(Extracted records)
----
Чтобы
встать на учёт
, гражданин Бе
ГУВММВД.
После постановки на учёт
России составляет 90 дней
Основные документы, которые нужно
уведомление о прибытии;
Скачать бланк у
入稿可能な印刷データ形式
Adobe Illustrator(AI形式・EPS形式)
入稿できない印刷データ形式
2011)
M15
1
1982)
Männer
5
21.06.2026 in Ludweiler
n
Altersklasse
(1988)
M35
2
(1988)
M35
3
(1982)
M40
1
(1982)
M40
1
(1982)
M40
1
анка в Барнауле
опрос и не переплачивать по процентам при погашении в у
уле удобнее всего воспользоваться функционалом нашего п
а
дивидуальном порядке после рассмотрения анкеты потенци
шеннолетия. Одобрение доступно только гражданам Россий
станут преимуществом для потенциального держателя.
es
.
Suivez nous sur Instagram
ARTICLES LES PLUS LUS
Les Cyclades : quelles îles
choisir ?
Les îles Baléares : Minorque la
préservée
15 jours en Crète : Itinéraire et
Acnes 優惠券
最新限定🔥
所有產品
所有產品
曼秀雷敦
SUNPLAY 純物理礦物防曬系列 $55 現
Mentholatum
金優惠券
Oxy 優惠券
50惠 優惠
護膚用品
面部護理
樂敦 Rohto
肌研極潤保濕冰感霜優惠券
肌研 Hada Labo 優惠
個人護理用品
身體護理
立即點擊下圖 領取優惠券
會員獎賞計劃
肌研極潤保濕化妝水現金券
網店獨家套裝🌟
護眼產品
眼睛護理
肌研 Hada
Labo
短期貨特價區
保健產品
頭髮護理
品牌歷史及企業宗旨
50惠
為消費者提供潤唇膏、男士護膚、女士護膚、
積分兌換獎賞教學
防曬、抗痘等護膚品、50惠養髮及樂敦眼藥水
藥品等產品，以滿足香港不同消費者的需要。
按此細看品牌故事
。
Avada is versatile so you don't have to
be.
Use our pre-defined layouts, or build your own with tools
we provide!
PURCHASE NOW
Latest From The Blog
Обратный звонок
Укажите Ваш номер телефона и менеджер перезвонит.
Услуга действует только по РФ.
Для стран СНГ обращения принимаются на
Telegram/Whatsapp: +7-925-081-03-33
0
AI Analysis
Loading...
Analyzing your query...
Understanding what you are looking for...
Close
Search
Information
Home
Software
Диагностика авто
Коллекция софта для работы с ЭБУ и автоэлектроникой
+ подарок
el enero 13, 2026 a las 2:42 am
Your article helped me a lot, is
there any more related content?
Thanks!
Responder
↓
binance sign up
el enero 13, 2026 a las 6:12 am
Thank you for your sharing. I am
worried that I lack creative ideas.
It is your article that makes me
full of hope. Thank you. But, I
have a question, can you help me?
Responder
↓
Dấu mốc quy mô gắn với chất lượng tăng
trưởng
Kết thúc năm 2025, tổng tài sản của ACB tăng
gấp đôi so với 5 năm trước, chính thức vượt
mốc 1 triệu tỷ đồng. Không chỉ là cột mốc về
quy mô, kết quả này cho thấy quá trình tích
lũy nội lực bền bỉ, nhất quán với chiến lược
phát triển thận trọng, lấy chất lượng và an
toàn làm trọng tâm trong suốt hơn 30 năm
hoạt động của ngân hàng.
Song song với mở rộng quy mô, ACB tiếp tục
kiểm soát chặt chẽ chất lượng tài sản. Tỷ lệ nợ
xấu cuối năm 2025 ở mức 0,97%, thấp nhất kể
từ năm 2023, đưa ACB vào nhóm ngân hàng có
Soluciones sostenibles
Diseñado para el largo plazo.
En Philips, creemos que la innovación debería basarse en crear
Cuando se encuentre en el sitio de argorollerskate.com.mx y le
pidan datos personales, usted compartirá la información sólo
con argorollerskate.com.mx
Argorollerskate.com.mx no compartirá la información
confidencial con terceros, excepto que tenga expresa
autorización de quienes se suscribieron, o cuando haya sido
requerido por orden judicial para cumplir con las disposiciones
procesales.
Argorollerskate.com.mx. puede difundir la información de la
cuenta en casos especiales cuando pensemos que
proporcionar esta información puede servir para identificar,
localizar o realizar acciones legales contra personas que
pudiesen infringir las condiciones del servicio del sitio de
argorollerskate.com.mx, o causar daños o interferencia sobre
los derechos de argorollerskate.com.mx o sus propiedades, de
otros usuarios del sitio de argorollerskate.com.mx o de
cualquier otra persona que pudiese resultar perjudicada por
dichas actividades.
----
# [Exercise prompt]
Every entry, from top to bottom, should be repeated word for word.

# [Result below]
Чтобы
встать на учёт
, гражданин Бе
ГУВММВД.
После постановки на учёт
России составляет 90 дней
Основные документы, которые нужно
уведомление о прибытии;
Скачать бланк у
入稿可能な印刷データ形式
Adobe Illustrator(AI形式・EPS形式)
入稿できない印刷データ形式
2011)
M15
1
1982)
Männer
5
21.06.2026 in Ludweiler
n
Altersklasse
(1988)
M35
2
(1988)
M35
3
(1982)
M40
1
(1982)
M40
1
(1982)
M40
1
анка в Барнауле
опрос и не переплачивать по процентам при погашении в у
уле удобнее всего воспользоваться функционалом нашего п
а
дивидуальном порядке после рассмотрения анкеты потенци
шеннолетия. Одобрение доступно только гражданам Россий
станут преимуществом для потенциального держателя.
es
.
Suivez nous sur Instagram
ARTICLES LES PLUS LUS
Les Cyclades : quelles îles
choisir ?
Les îles Baléares : Minorque la
préservée
15 jours en Crète : Itinéraire et
Acnes 優惠券
最新限定🔥
所有產品
所有產品
曼秀雷敦
SUNPLAY 純物理礦物防曬系列 $55 現
Mentholatum
金優惠券
Oxy 優惠券
50惠 優惠
護膚用品
面部護理
樂敦 Rohto
肌研極潤保濕冰感霜優惠券
肌研 Hada Labo 優惠
個人護理用品
身體護理
立即點擊下圖 領取優惠券
會員獎賞計劃
肌研極潤保濕化妝水現金券
網店獨家套裝🌟
護眼產品
眼睛護理
肌研 Hada
Labo
短期貨特價區
保健產品
頭髮護理
品牌歷史及企業宗旨
50惠
為消費者提供潤唇膏、男士護膚、女士護膚、
積分兌換獎賞教學
防曬、抗痘等護膚品、50惠養髮及樂敦眼藥水
藥品等產品，以滿足香港不同消費者的需要。
按此細看品牌故事
。
Avada is versatile so you don't have to
be.
Use our pre-defined layouts, or build your own with tools
we provide!
PURCHASE NOW
Latest From The Blog
Обратный звонок
Укажите Ваш номер телефона и менеджер перезвонит.
Услуга действует только по РФ.
Для стран СНГ обращения принимаются на
Telegram/Whatsapp: +7-925-081-03-33
0
AI Analysis
Loading...
Analyzing your query...
Understanding what you are looking for...
Close
Search
Information
Home
Software
Диагностика авто
Коллекция софта для работы с ЭБУ и автоэлектроникой
+ подарок
el enero 13, 2026 a las 2:42 am
Your article helped me a lot, is
there any more related content?
Thanks!
Responder
↓
binance sign up
el enero 13, 2026 a las 6:12 am
Thank you for your sharing. I am
worried that I lack creative ideas.
It is your article that makes me
full of hope. Thank you. But, I
have a question, can you help me?
Responder
↓
Dấu mốc quy mô gắn với chất lượng tăng
trưởng
Kết thúc năm 2025, tổng tài sản của ACB tăng
gấp đôi so với 5 năm trước, chính thức vượt
mốc 1 triệu tỷ đồng. Không chỉ là cột mốc về
quy mô, kết quả này cho thấy quá trình tích
lũy nội lực bền bỉ, nhất quán với chiến lược
phát triển thận trọng, lấy chất lượng và an
toàn làm trọng tâm trong suốt hơn 30 năm
hoạt động của ngân hàng.
Song song với mở rộng quy mô, ACB tiếp tục
kiểm soát chặt chẽ chất lượng tài sản. Tỷ lệ nợ
xấu cuối năm 2025 ở mức 0,97%, thấp nhất kể
từ năm 2023, đưa ACB vào nhóm ngân hàng có
Soluciones sostenibles
Diseñado para el largo plazo.
En Philips, creemos que la innovación debería basarse en crear
Cuando se encuentre en el sitio de argorollerskate.com.mx y le
pidan datos personales, usted compartirá la información sólo
con argorollerskate.com.mx
Argorollerskate.com.mx no compartirá la información
confidencial con terceros, excepto que tenga expresa
autorización de quienes se suscribieron, o cuando haya sido
requerido por orden judicial para cumplir con las disposiciones
procesales.
Argorollerskate.com.mx. puede difundir la información de la
cuenta en casos especiales cuando pensemos que
proporcionar esta información puede servir para identificar,
localizar o realizar acciones legales contra personas que
pudiesen infringir las condiciones del servicio del sitio de
argorollerskate.com.mx, o causar daños o interferencia sobre
los derechos de argorollerskate.com.mx o sus propiedades, de
otros usuarios del sitio de argorollerskate.com.mx o de
cualquier otra persona que pudiese resultar perjudicada por
dichas actividades.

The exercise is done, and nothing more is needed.